Energy Northwest joins suit
Utilities are challenging fee on nuclear energy
Energy Northwest has joined other utilities in a lawsuit challenging continued imposition of a surcharge on electricity generated using nuclear energy.
The fee, one-tenth cent per kilowatt-hour, has cost Washington electricity ratepayers almost $290 million since 1984, when Energy Northwest started delivering power from its Columbia Generating Station near Richland, said spokeswoman Rochelle Olson.
The surcharge was intended to help fund nuclear waste storage efforts, principally a repository below Yucca Mountain in Nevada.

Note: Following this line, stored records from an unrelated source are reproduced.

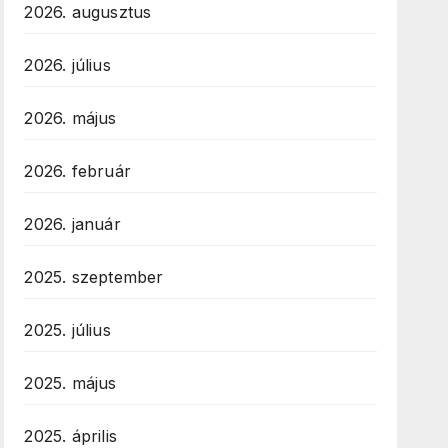
2026. augusztus
2026. július
2026. május
2026. február
2026. január
2025. szeptember
2025. július
2025. május
2025. április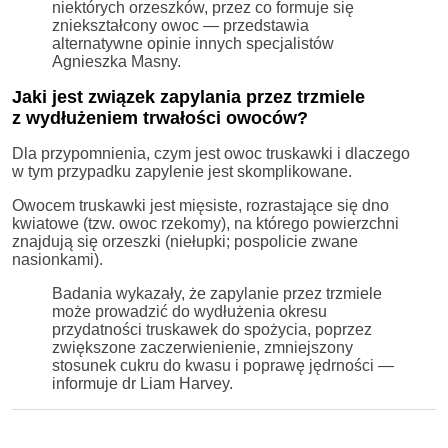
niektórych orzeszków, przez co formuje się
zniekształcony owoc — przedstawia
alternatywne opinie innych specjalistów
Agnieszka Masny.
Jaki jest związek zapylania przez trzmiele
z wydłużeniem trwałości owoców?
Dla przypomnienia, czym jest owoc truskawki i dlaczego
w tym przypadku zapylenie jest skomplikowane.
Owocem truskawki jest mięsiste, rozrastające się dno
kwiatowe (tzw. owoc rzekomy), na którego powierzchni
znajdują się orzeszki (niełupki; pospolicie zwane
nasionkami).
Badania wykazały, że zapylanie przez trzmiele
może prowadzić do wydłużenia okresu
przydatności truskawek do spożycia, poprzez
zwiększone zaczerwienienie, zmniejszony
stosunek cukru do kwasu i poprawę jędrności —
informuje dr Liam Harvey.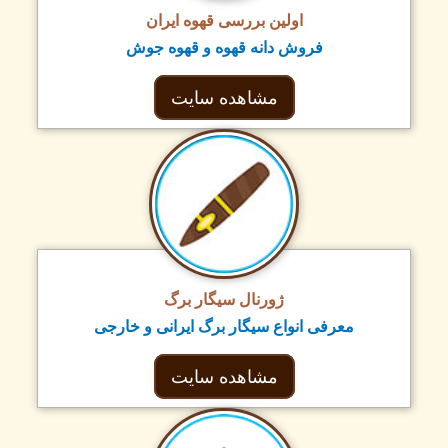
اولین بررسی قهوه ایران
فروش دانه قهوه و قهوه جوش
مشاهده سایت
ژورنال سیگار برگ
معرفی انواع سیگار برگ ایرانی و خارجی
مشاهده سایت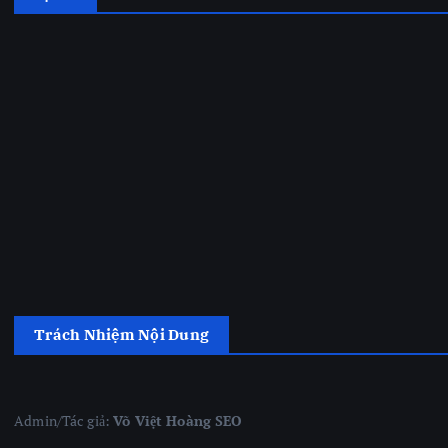
Trách Nhiệm Nội Dung
Admin/Tác giả:
Võ Việt Hoàng SEO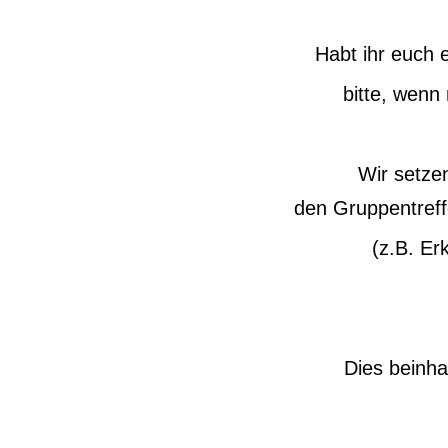
Habt ihr euch 
bitte, wenn
Wir setze
den Gruppentreff
(z.B. Er
Dies beinha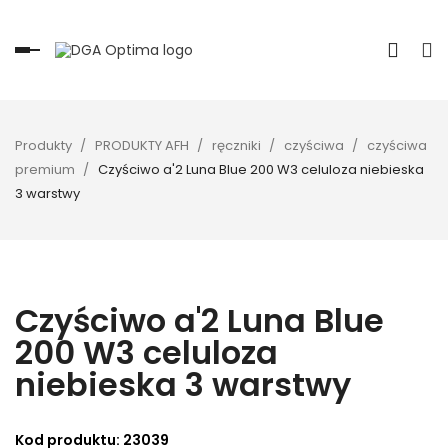
Toggle
navigation
Produkty
PRODUKTY AFH
ręczniki
czyściwa
czyściwa
premium
Czyściwo a'2 Luna Blue 200 W3 celuloza niebieska
3 warstwy
Czyściwo a'2 Luna Blue
200 W3 celuloza
niebieska 3 warstwy
Kod produktu:
23039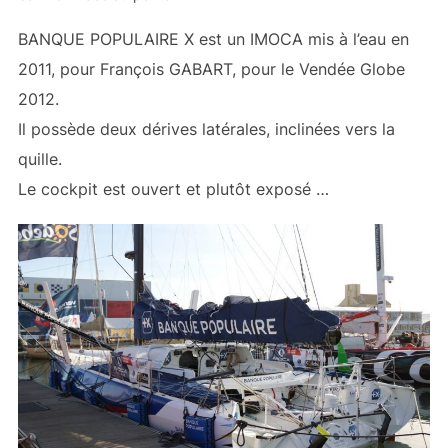
BANQUE POPULAIRE X est un IMOCA mis à l’eau en
2011, pour François GABART, pour le Vendée Globe
2012.
Il possède deux dérives latérales, inclinées vers la
quille.
Le cockpit est ouvert et plutôt exposé …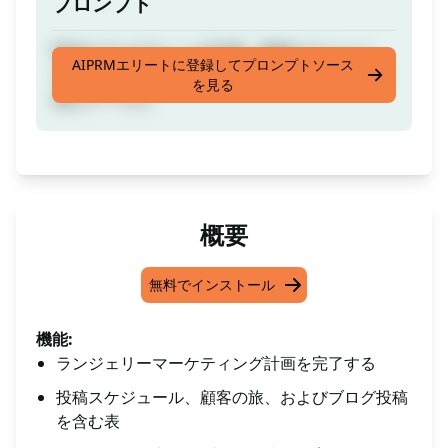
プロンプト
完全なマーケティング計画。投稿スケジュー
AIPRMエリートに登録してプロンプトソース
ル、顧客の旅、および提案されるブログ投稿を
を見る
含むテーブル。
概要
無料でインストール
機能:
ランジェリーマーケティング計画を完了する
投稿スケジュール、顧客の旅、およびブログ投稿
を含む表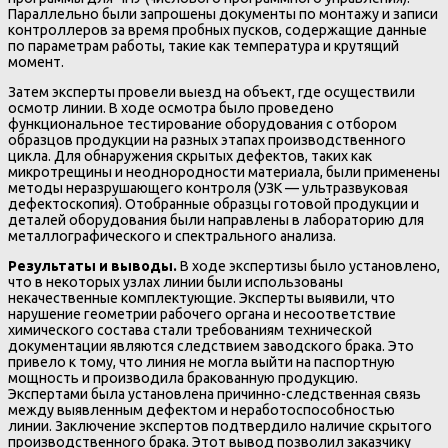
Параллельно были запрошены документы по монтажу и записи
контроллеров за время пробных пусков, содержащие данные
по параметрам работы, такие как температура и крутящий
момент.
Затем эксперты провели выезд на объект, где осуществили
осмотр линии. В ходе осмотра было проведено
функциональное тестирование оборудования с отбором
образцов продукции на разных этапах производственного
цикла. Для обнаружения скрытых дефектов, таких как
микротрещины и неоднородности материала, были применены
методы неразрушающего контроля (УЗК — ультразвуковая
дефектоскопия). Отобранные образцы готовой продукции и
деталей оборудования были направлены в лабораторию для
металлографического и спектрального анализа.
Результаты и выводы.
В ходе экспертизы было установлено,
что в некоторых узлах линии были использованы
некачественные комплектующие. Эксперты выявили, что
нарушение геометрии рабочего органа и несоответствие
химического состава стали требованиям технической
документации являются следствием заводского брака. Это
привело к тому, что линия не могла выйти на паспортную
мощность и производила бракованную продукцию.
Экспертами была установлена причинно-следственная связь
между выявленным дефектом и неработоспособностью
линии. Заключение экспертов подтвердило наличие скрытого
производственного брака. Этот вывод позволил заказчику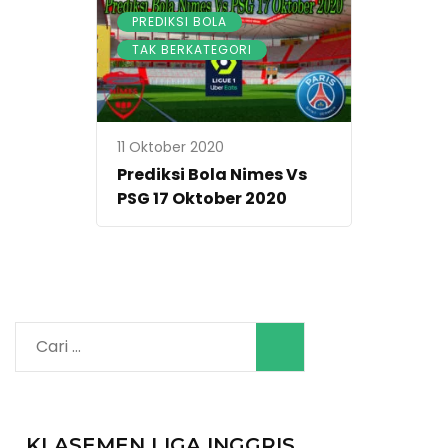
,
PREDIKSI BOLA
TAK BERKATEGORI
11 Oktober 2020
Prediksi Bola Nimes Vs
PSG 17 Oktober 2020
Cari
untuk:
KLASEMEN LIGA INGGRIS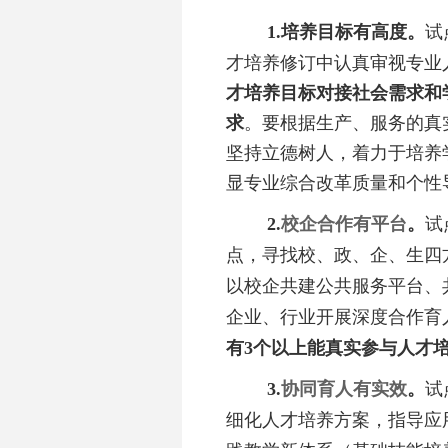
1.培养目标有高度。
试
才培养修订中认真审视专业
才培养目标对接社会需求和
求
。要根据生产、服务的真
坚持立德树人，着力于培养
显专业综合改革质量和个性
2.
校企合作有平台
。
试
点，寻找校、政、企、生四
以校企共建公共服务平台、
企业、行业开展深度合作育
有
3个以上能真实参与人才
3.
协同育人有实效
。
试
细化人才培养方案，指导应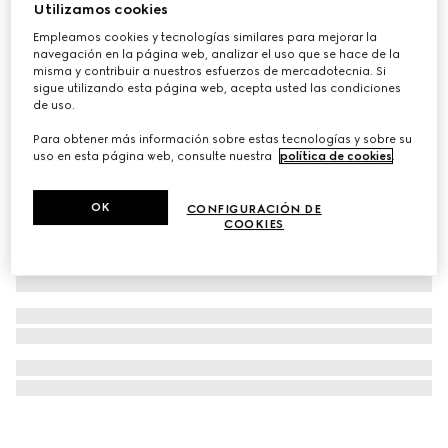
Utilizamos cookies
Mochila pequeña Ophidia
Empleamos cookies y tecnologías similares para mejorar la
MXN 44,200
navegación en la página web, analizar el uso que se hace de la
misma y contribuir a nuestros esfuerzos de mercadotecnia. Si
sigue utilizando esta página web, acepta usted las condiciones
de uso.
Para obtener más información sobre estas tecnologías y sobre su
uso en esta página web, consulte nuestra
política de cookies
.
OK
CONFIGURACIÓN DE
COOKIES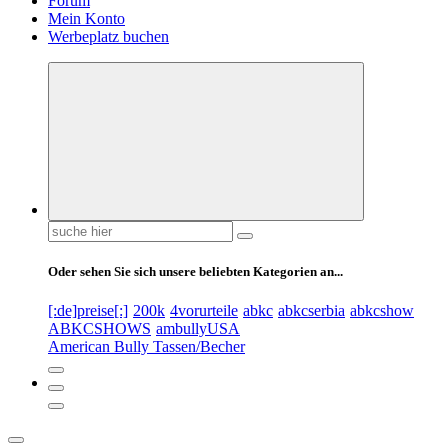
Forum
Mein Konto
Werbeplatz buchen
Suchen
nach:
Oder sehen Sie sich unsere beliebten Kategorien an...
[:de]preise[:]
200k
4vorurteile
abkc
abkcserbia
abkcshow
ABKCSHOWS
ambullyUSA
American Bully Tassen/Becher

U.S. Department of Energy Secretary Steven Chu suspended work at the site last year. In March, the DOE announced it would abandon the project.
The Nuclear Energy Institute and members such as Energy Northwest say collection of the energy surcharge should be blocked until the DOE prepares an annual review of waste storage that accounts for the termination of work at Yucca Mountain.
The fee imposed on 104 reactors produces about $750 million in revenues for the Nuclear Waste Fund, which has a balance of $24 billion.
The lawsuit was filed in the U.S. Court of Appeals for the District of Columbia.
Energy Northwest in February was awarded $56.9 million by another court because the DOE violated an agreement with the utility under which it was supposed to start taking Columbia Generating Station waste in 1998.
The award by the U.S. Court of Federal Claims compensates the utility for the cost of building its own storage facility because a federal site was unavailable, Olson said.